I made each one of these by hand and by that I mean I did not subcontract them to a factory or pay some guy to make them for me.” – H.C. Westermann, inscription on “30 Dustpans”, 1972
Maccarone Gallery is pleased to present, Wood, an exhibition exploring “wood” as artistic medium. The array of sculptural objects comes from gallery artists implementing this simple material, maintaining a reverence for Modernism’s belief in all-natural aesthetics. Embarking on medium as exhibition catalyst, all the works on display evoke the history of wood-as-material – contemplating its function, its role within the domestic, its characteristics as the statuary, its universal use as a mode of survival.
Surely the utilization of wood in history and contemporary practice is rather ubiquitous. Yet the artists here reveal a visual vocabulary wrought with poetics for this material, and their shared earnestness leaves them no alternative but to confront the ironies of formalism head-on. By choosing wood they relish all that it encompasses, specifically meticulous craftsmanship and the innate beauty found in the everyday. Hobbyists at home, carpenters in shops, loggers in the forest, builders on the job, artists in the studio – in technique they are not very different, wood is THE raw material of the everyman, by very definition assigned an organic higher power.

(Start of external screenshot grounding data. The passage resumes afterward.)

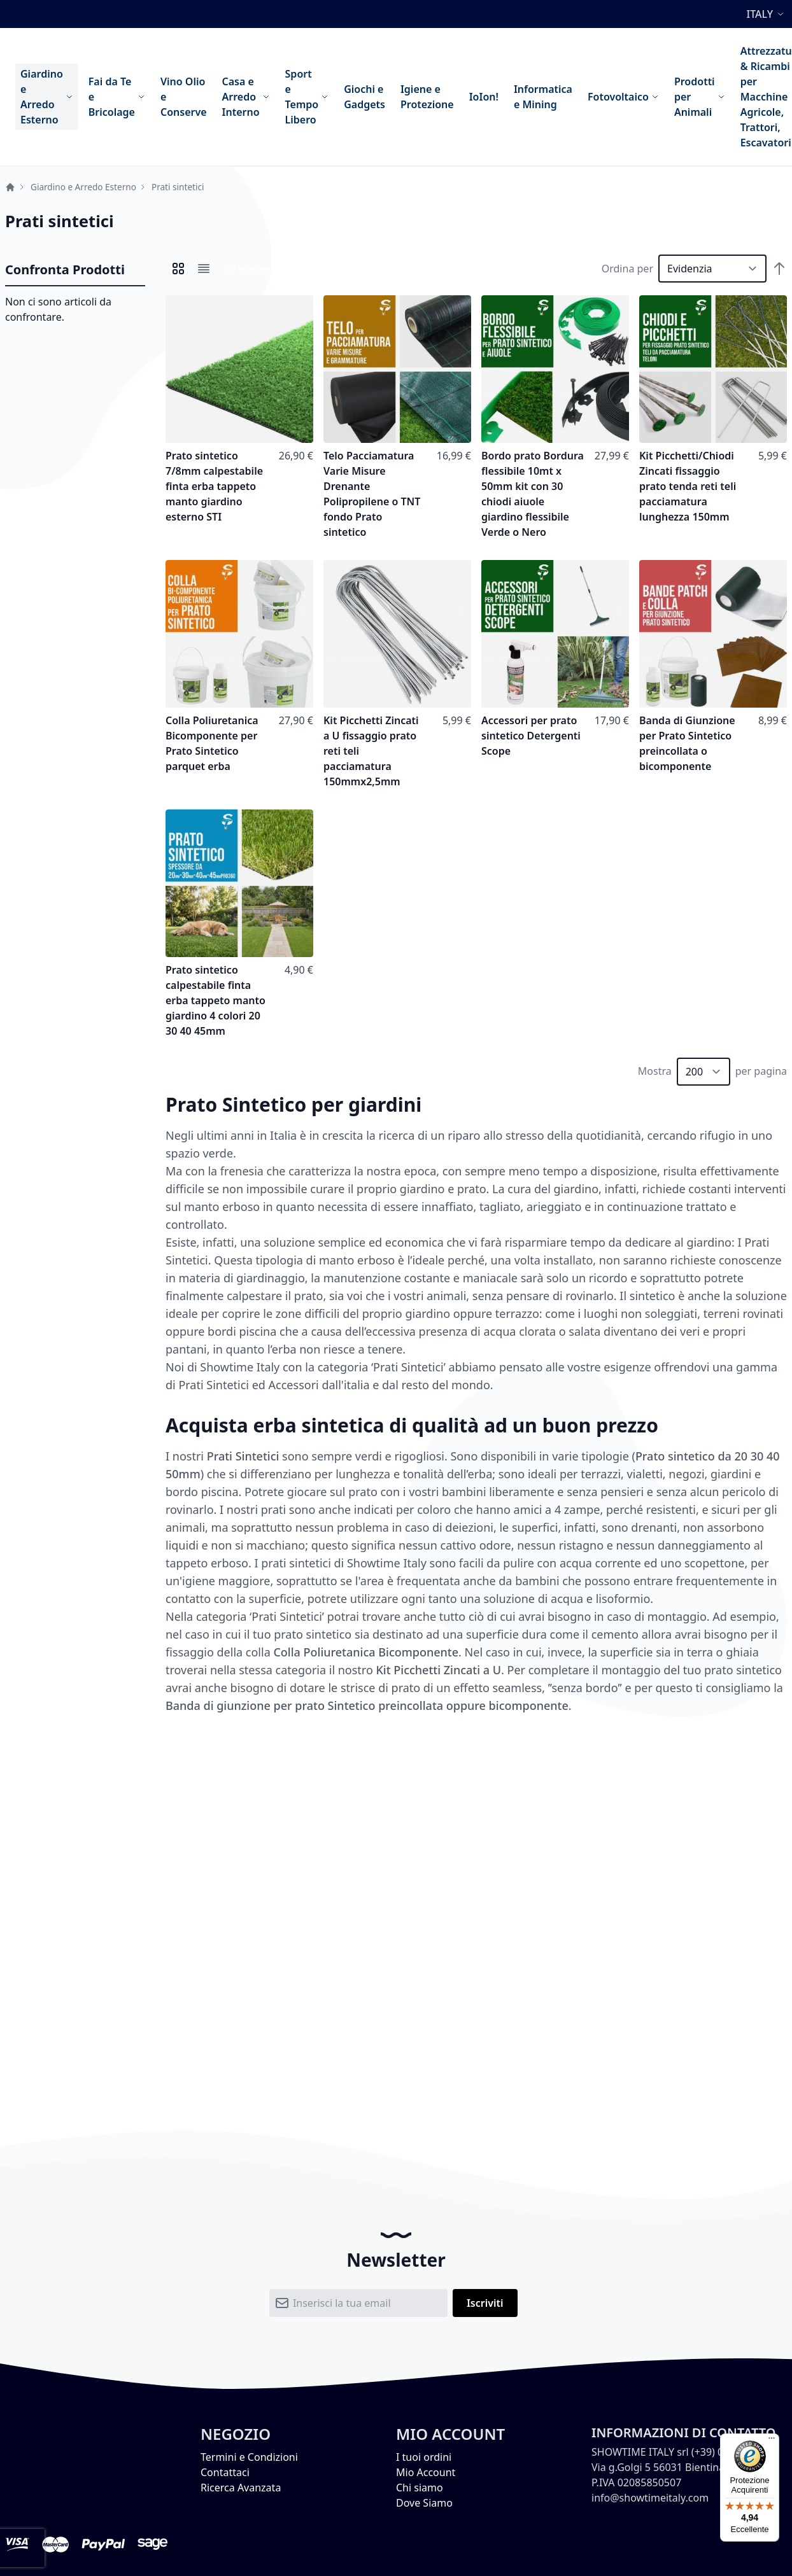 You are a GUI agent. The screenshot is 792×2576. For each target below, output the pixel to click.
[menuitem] (46, 97)
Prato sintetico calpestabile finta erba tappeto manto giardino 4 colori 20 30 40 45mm (215, 1000)
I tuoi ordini (423, 2457)
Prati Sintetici (243, 1456)
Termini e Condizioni (249, 2457)
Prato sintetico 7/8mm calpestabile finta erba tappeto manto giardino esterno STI (214, 486)
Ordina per (627, 269)
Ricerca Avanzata (241, 2488)
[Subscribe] (485, 2303)
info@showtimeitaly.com (650, 2498)
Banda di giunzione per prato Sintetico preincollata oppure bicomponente (367, 1705)
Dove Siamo (424, 2503)
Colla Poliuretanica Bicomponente (365, 1652)
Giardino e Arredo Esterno (83, 187)
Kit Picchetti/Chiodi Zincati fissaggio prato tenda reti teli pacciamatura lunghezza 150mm (687, 486)
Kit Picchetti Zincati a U (438, 1669)
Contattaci (225, 2472)
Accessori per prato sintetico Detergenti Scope (531, 735)
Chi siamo (419, 2488)
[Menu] (771, 2441)
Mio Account (425, 2472)
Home (10, 187)
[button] (767, 14) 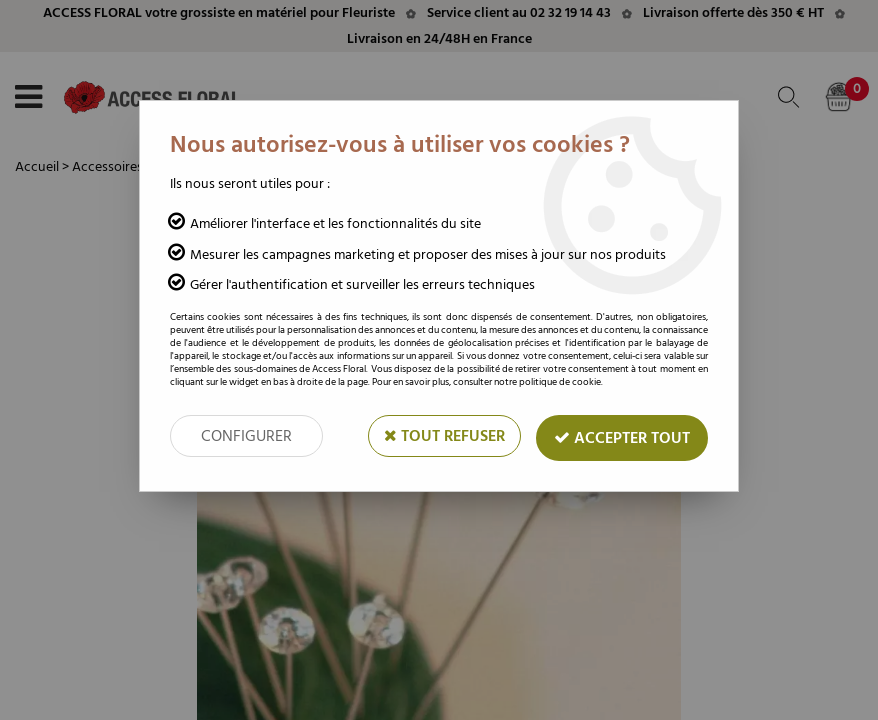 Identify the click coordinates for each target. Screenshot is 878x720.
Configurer (246, 436)
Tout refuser (444, 436)
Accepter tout (622, 438) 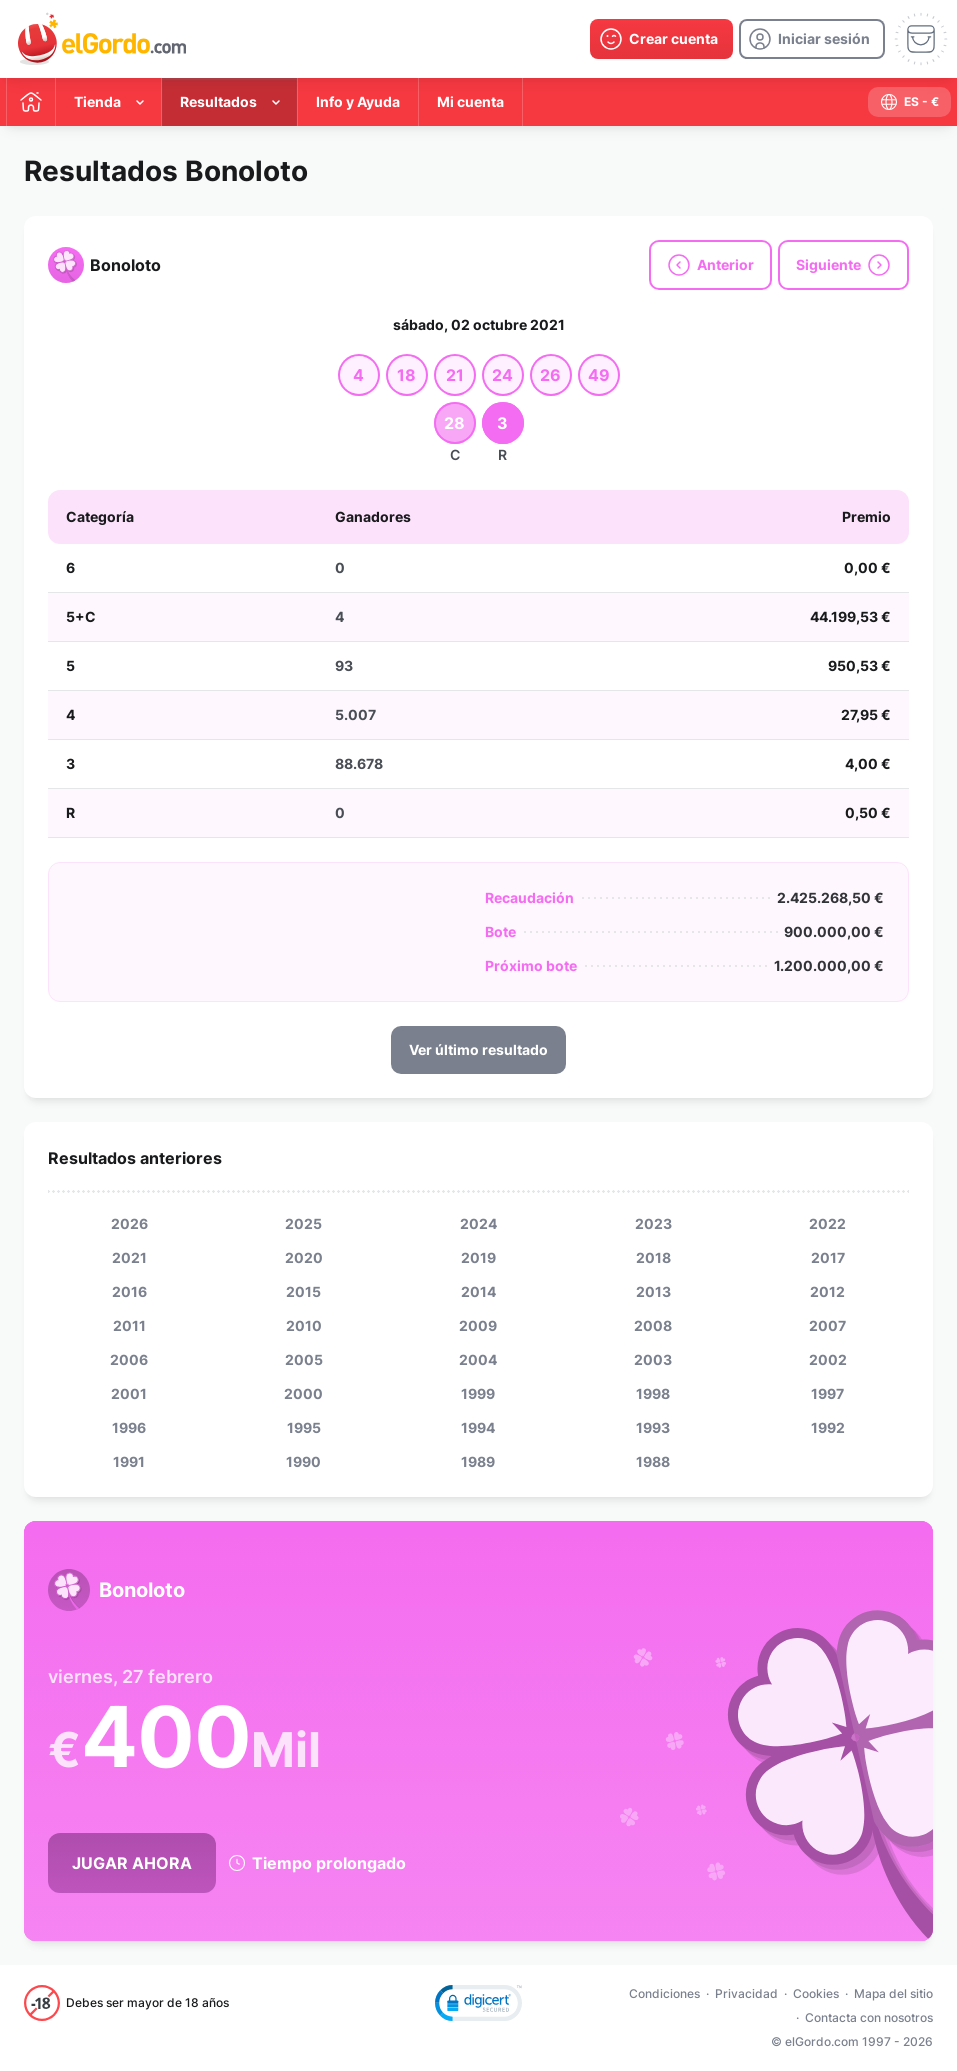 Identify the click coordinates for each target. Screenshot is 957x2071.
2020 (304, 1257)
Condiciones (664, 1993)
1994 (478, 1427)
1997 (827, 1393)
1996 (129, 1427)
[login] (812, 39)
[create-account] (661, 39)
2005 (304, 1359)
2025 (303, 1223)
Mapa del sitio (893, 1993)
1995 (304, 1427)
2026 (129, 1223)
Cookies (816, 1993)
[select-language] (909, 102)
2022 (827, 1223)
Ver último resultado (478, 1049)
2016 (129, 1291)
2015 (303, 1291)
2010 (304, 1325)
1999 (478, 1393)
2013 (653, 1291)
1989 (478, 1461)
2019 (478, 1257)
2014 (478, 1291)
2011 (129, 1325)
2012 (827, 1291)
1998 (653, 1393)
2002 (828, 1359)
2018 (653, 1257)
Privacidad (746, 1993)
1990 (303, 1461)
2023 (653, 1223)
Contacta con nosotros (869, 2017)
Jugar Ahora (132, 1863)
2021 (129, 1257)
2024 (478, 1223)
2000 (303, 1393)
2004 (478, 1359)
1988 (653, 1461)
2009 (478, 1325)
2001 (129, 1393)
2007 (827, 1325)
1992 (828, 1427)
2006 (129, 1359)
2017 (828, 1257)
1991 (129, 1461)
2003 (653, 1359)
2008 (653, 1325)
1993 (653, 1427) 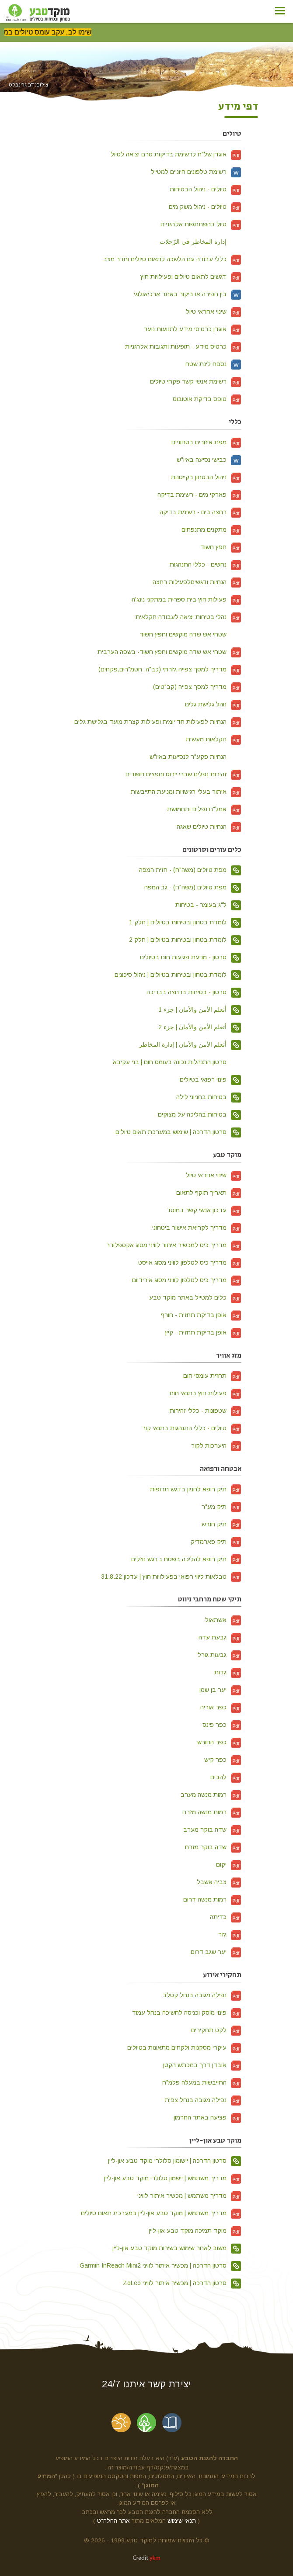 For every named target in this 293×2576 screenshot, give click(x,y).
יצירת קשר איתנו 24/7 (146, 2384)
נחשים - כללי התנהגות (205, 564)
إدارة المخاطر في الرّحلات (200, 241)
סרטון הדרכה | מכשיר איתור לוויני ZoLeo (182, 2282)
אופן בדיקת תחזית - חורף (201, 1314)
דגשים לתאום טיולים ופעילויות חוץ (190, 276)
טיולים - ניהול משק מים (205, 206)
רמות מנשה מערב (211, 1794)
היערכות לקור (216, 1445)
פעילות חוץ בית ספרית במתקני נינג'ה (186, 599)
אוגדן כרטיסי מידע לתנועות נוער (192, 328)
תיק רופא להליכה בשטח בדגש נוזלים (186, 1559)
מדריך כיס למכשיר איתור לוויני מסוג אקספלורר (173, 1244)
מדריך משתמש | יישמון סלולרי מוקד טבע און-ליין (172, 2178)
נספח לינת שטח (213, 363)
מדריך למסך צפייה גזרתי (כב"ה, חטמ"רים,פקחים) (169, 669)
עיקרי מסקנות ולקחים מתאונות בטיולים (184, 2047)
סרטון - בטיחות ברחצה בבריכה (193, 992)
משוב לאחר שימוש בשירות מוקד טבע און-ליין (176, 2247)
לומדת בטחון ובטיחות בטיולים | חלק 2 (185, 939)
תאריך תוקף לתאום (208, 1192)
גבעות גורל (219, 1654)
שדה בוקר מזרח (213, 1846)
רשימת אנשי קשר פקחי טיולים (195, 381)
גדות (227, 1672)
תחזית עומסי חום (212, 1375)
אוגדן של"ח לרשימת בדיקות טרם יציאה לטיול (176, 154)
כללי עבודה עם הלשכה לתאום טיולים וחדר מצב (172, 259)
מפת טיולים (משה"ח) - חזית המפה (190, 869)
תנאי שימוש (181, 2520)
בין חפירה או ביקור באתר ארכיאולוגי (187, 293)
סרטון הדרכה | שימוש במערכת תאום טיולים (178, 1131)
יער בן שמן (220, 1689)
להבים (225, 1777)
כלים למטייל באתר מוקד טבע (195, 1297)
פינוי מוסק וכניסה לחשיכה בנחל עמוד (186, 2012)
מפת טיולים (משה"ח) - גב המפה (192, 887)
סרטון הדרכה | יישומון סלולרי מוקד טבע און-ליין (174, 2160)
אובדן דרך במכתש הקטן (202, 2064)
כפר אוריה (220, 1707)
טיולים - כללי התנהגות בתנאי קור (191, 1428)
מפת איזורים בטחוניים (206, 442)
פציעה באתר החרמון (207, 2117)
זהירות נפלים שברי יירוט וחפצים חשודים (183, 774)
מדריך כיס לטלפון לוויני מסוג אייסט (189, 1262)
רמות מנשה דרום (212, 1899)
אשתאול (223, 1619)
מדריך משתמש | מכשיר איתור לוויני (189, 2195)
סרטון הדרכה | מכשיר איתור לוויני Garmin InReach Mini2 (160, 2265)
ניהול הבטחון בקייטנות (206, 477)
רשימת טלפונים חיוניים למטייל (196, 171)
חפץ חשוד (220, 546)
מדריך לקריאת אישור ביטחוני (196, 1227)
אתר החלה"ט (113, 2520)
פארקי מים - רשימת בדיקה (199, 494)
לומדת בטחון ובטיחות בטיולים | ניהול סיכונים (178, 974)
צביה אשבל (219, 1881)
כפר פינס (221, 1724)
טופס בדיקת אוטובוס (207, 398)
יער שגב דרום (216, 1951)
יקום (228, 1864)
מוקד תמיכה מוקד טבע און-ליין (195, 2230)
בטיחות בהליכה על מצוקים (199, 1114)
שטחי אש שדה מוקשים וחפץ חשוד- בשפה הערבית (169, 651)
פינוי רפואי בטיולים (210, 1079)
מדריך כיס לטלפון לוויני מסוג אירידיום (186, 1279)
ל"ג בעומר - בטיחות (208, 904)
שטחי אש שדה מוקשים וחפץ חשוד (190, 634)
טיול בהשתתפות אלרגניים (200, 224)
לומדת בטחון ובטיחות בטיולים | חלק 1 (185, 922)
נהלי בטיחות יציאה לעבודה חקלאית (188, 616)
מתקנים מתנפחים (211, 529)
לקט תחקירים (216, 2029)
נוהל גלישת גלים (213, 704)
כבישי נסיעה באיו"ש (209, 459)
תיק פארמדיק (216, 1541)
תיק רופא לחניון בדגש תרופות (195, 1489)
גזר (229, 1934)
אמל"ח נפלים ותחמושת (204, 809)
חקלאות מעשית (213, 739)
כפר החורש (219, 1742)
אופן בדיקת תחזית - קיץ (203, 1332)
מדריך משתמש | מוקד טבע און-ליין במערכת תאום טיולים (161, 2212)
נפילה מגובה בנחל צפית (203, 2099)
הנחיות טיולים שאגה (209, 826)
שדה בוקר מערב (212, 1829)
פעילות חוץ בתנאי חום (205, 1393)
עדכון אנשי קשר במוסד (204, 1210)
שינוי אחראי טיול (213, 311)
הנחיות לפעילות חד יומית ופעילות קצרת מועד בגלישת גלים (157, 721)
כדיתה (225, 1916)
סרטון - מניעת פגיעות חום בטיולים (190, 957)
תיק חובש (221, 1524)
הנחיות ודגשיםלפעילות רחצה (197, 581)
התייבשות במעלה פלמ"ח (201, 2082)
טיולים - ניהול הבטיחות (205, 189)
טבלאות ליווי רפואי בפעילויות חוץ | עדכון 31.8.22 (171, 1576)
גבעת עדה (220, 1637)
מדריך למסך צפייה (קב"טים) (197, 686)
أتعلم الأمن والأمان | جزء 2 (199, 1026)
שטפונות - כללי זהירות (205, 1410)
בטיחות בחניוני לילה (208, 1096)
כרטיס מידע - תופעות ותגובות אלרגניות (183, 346)
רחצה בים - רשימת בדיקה (200, 511)
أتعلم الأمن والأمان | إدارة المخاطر (190, 1044)
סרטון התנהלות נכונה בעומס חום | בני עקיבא (177, 1061)
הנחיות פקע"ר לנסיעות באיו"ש (195, 756)
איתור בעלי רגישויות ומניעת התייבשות (186, 791)
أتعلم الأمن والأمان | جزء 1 (199, 1009)
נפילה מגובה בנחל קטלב (202, 1995)
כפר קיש (222, 1759)
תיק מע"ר (221, 1506)
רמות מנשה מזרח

Wood can be shaved, chopped, molded, carved—or merely left alone. The choice of found wood, the materially old and worn washed-up along shore or usurped from the wilderness, illustrates a concentration on the forms and ideas in culture that re-surface time and again, suggesting a broader examination of the meaning of survival. Once-living trees now as sculptural conceit further constituent the concept of regeneration – the tree in itself being a haunting emblem for the passage of time. Via the use of wood as art object comes an acknowledgment of the vulnerability of all things.
Certain works in this exhibition contemplate wood’s function as shelter and as element of support, and in other instances as an element of intrusion, proposing a paradoxical dialogue around its inherent principles. Other instances present meditation on design practices and an investigation of culture’s emphasis on decorative motif and industrial-fabricated forms of the medium. Wood is further utilized as allegory of past sculptural conventions, specifically the late 20th century’s romanticization of the unlimited availability of natural resources as raw material, as well as the post-modern idealization of monumental sculptural produced by immense industrial means, when mass-production began to dominate culture-at-large.
Merging together to create the effect of a ghost-town tableau, these objects achieve the impression of relics from another place, given new life via the gesture of presentation. An emphasis on the purity of utilizing the easily-attainable is a constant philosophical imperative. Wood as an exhibition champions a belief in the powers of redemption – how maintaining complete faith in the integrity and beauty of material gives a kind of moral urgency to the object. With these artworks, in this particular time of economic and cultural water-treading, we are reminded that inventiveness is a strategy to survival in itself.
PARTICIPATING ARTISTS: Carol Bove, David Lamelas, Corey McCorkle, Oscar Tuazon and Eli Hansen.